Discusses key economic indicators and trade statistics, which countries are dominant in the market, and other issues that affect trade.
Since regaining independence in 2006, Montenegro has adopted an investment framework to encourage growth, employment, and exports. Although the continuing transition has not eliminated all structural barriers, the government recognizes the need to remove impediments, ensure business-friendly policies and improve transparency and open the economy to foreign investors.
Montenegro makes no distinction between domestic and foreign companies. Foreign companies can own 100 percent of a domestic company, while profits and dividends can be repatriated without limitations or restrictions. Exceptions to this policy are the small number of cases dealing with defense-related industries.
Montenegro’s government remains committed to membership in Euro-Atlantic institutions. The country joined NATO in June 2017, and as a candidate country on its path to joining the European Union (EU), Montenegro opened all 33 chapters, while three chapters have already been provisionally closed. Montenegro offers foreign investors low, fixed tax rates, a business-oriented economy, significant economic freedom, a stable currency (Euro), and openness to incentivize investors. The Euro is the official currency in Montenegro, which stabilizes financial flows and results in lower transaction costs. This is an informal arrangement with the European Central Bank, and Montenegro is not part of the Euro Zone. Private ownership is protected by the Constitution and includes equal treatment of foreigners. The IMF has cautioned Montenegro that its economic system is vulnerable to external shocks due to its high public debt-to-GDP ratio. Montenegro’s public financial situation is relatively weak, with a debt-to-GDP ratio of 84.3 percent, with forecasts that it will increase absent fiscal consolidation. One of the government’s priorities is to develop Montenegro’s infrastructure, including the second section of the country’s first highway that will better connect the developed southern part of the country with the relatively underdeveloped north.

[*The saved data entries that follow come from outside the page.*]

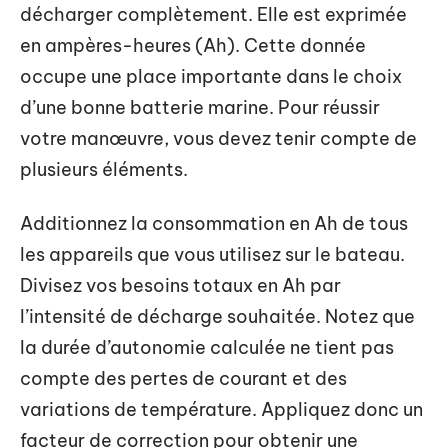
décharger complètement. Elle est exprimée
en ampères-heures (Ah). Cette donnée
occupe une place importante dans le choix
d’une bonne batterie marine. Pour réussir
votre manœuvre, vous devez tenir compte de
plusieurs éléments.
Additionnez la consommation en Ah de tous
les appareils que vous utilisez sur le bateau.
Divisez vos besoins totaux en Ah par
l’intensité de décharge souhaitée. Notez que
la durée d’autonomie calculée ne tient pas
compte des pertes de courant et des
variations de température. Appliquez donc un
facteur de correction pour obtenir une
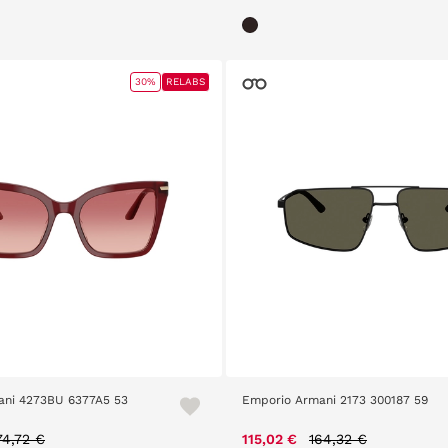
30%
RELABS
ani 4273BU 6377A5 53
Emporio Armani 2173 300187 59
rice reduced from
to
Price reduced from
to
74,72 €
115,02 €
164,32 €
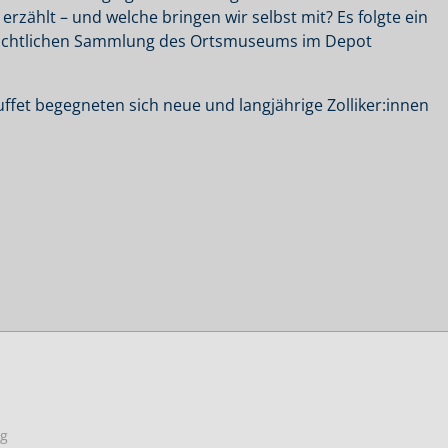
erzählt – und welche bringen wir selbst mit? Es folgte ein
hichtlichen Sammlung des Ortsmuseums im Depot
uffet begegneten sich neue und langjährige Zolliker:innen
ag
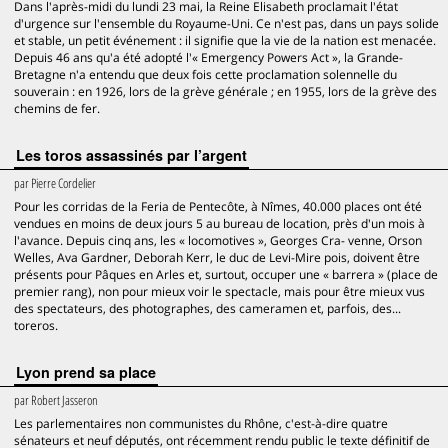
Dans l'après-midi du lundi 23 mai, la Reine Elisabeth proclamait l'état
d'urgence sur l'ensemble du Royaume-Uni. Ce n'est pas, dans un pays solide
et stable, un petit événement : il signifie que la vie de la nation est menacée.
Depuis 46 ans qu'a été adopté l'« Emergency Powers Act », la Grande-
Bretagne n'a entendu que deux fois cette proclamation solennelle du
souverain : en 1926, lors de la grève générale ; en 1955, lors de la grève des
chemins de fer.
Les toros assassinés par l’argent
par
Pierre Cordelier
Pour les corridas de la Feria de Pentecôte, à Nîmes, 40.000 places ont été
vendues en moins de deux jours 5 au bureau de location, près d'un mois à
l'avance. Depuis cinq ans, les « locomotives », Georges Cra- venne, Orson
Welles, Ava Gardner, Deborah Kerr, le duc de Levi-Mire pois, doivent être
présents pour Pâques en Arles et, surtout, occuper une « barrera » (place de
premier rang), non pour mieux voir le spectacle, mais pour être mieux vus
des spectateurs, des photographes, des cameramen et, parfois, des...
toreros.
Lyon prend sa place
par
Robert Jasseron
Les parlementaires non communistes du Rhône, c'est-à-dire quatre
sénateurs et neuf députés, ont récemment rendu public le texte définitif de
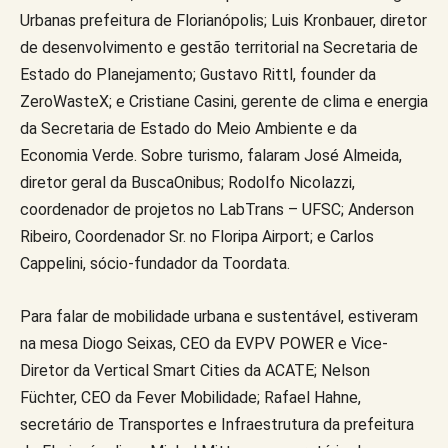
Urbanas prefeitura de Florianópolis; Luis Kronbauer, diretor
de desenvolvimento e gestão territorial na Secretaria de
Estado do Planejamento; Gustavo Rittl, founder da
ZeroWasteX; e Cristiane Casini, gerente de clima e energia
da Secretaria de Estado do Meio Ambiente e da
Economia Verde. Sobre turismo, falaram José Almeida,
diretor geral da BuscaOnibus; Rodolfo Nicolazzi,
coordenador de projetos no LabTrans – UFSC; Anderson
Ribeiro, Coordenador Sr. no Floripa Airport; e Carlos
Cappelini, sócio-fundador da Toordata.
Para falar de mobilidade urbana e sustentável, estiveram
na mesa Diogo Seixas, CEO da EVPV POWER e Vice-
Diretor da Vertical Smart Cities da ACATE; Nelson
Füchter, CEO da Fever Mobilidade; Rafael Hahne,
secretário de Transportes e Infraestrutura da prefeitura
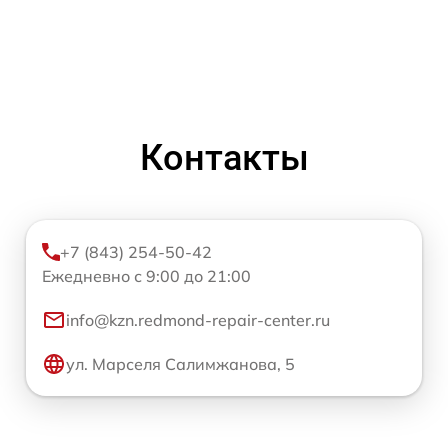
Контакты
+7 (843) 254-50-42
Ежедневно с 9:00 до 21:00
info@kzn.redmond-repair-center.ru
ул. Марселя Салимжанова, 5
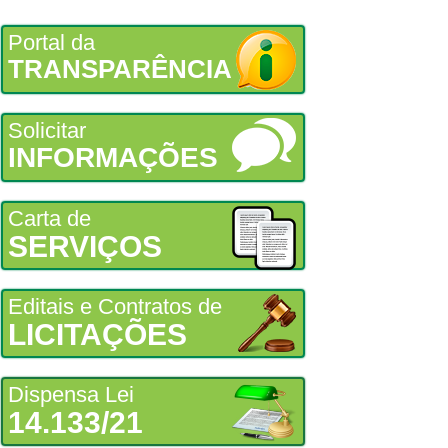
Portal da
TRANSPARÊNCIA
Solicitar
INFORMAÇÕES
Carta de
SERVIÇOS
Editais e Contratos de
LICITAÇÕES
Dispensa Lei
14.133/21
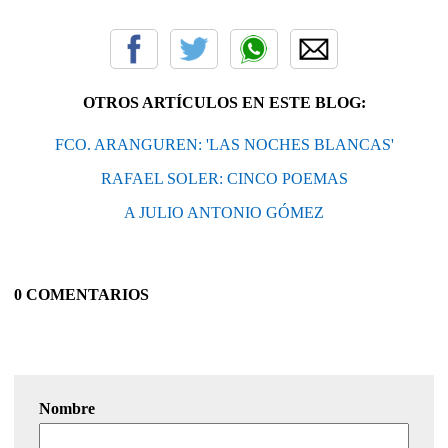
OTROS ARTÍCULOS EN ESTE BLOG:
FCO. ARANGUREN: 'LAS NOCHES BLANCAS'
RAFAEL SOLER: CINCO POEMAS
A JULIO ANTONIO GÓMEZ
0 COMENTARIOS
Nombre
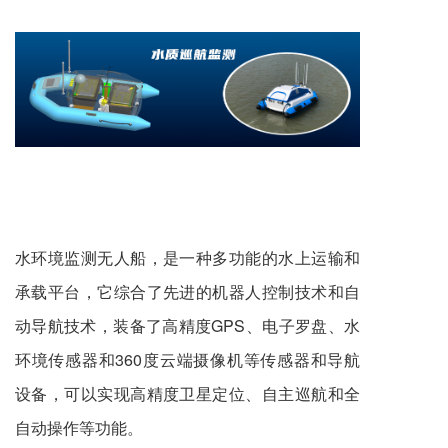
水环境监测无人船，是一种多功能的水上运输和
承载平台，它综合了先进的机器人控制技术和自
动导航技术，装备了高精度GPS、电子罗盘、水
环境传感器和360度云端摄像机等传感器和导航
设备，可以实现高精度卫星定位、自主巡航和全
自动操作等功能。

The COVID-19 pandemic has impacted Montenegro’s economy significantly given its heavy reliance on tourism. While Montenegro’s economic growth rate in 2019 was one of the highest in Europe at 3.5 percent, the pandemic negatively affected Montenegro more than any other country in the region, causing a GDP decline of approximately 15 percent. According to World Bank estimates, the Montenegrin economy is expected to grow at a rate of 6.9 percent in 2021. The unemployment rate increased from 15.3 in 2019 to 17.9 percent in 2020.
In August 2020, Montenegrins took to the polls and elected an opposition coalition, unseating the ruling Democratic Party of Socialists for the first time in 29 years. In one of its first major steps as a new government, in December 2020, the Ministry of Finance issued a €750 million bond on international markets to service maturing debt. At the end of 2020, the new government exercised its legal option to continue government operations under a temporary financing arrangement. On June 17, the parliament adopted the 2021 budget.
Montenegro attracts considerable interest from foreign investors. According to data released by the Montenegrin Investment Agency (MIA), EUR 10.9 billion have been invested in Montenegro since 2006 with a total FDI inflow in 2020 of EUR 663 million. Monstat, the statistical office of Montenegro, reported in July 2021 that the number of active companies with foreign owners had declined 9.3 percent year on year.
No one country dominates foreign direct investments in Montenegro. Significant investments have come from Italy, Hungary, Russia, China and Serbia, with new interest coming from the United Arab Emirates, Azerbaijan, Turkey, Ukraine and the United States.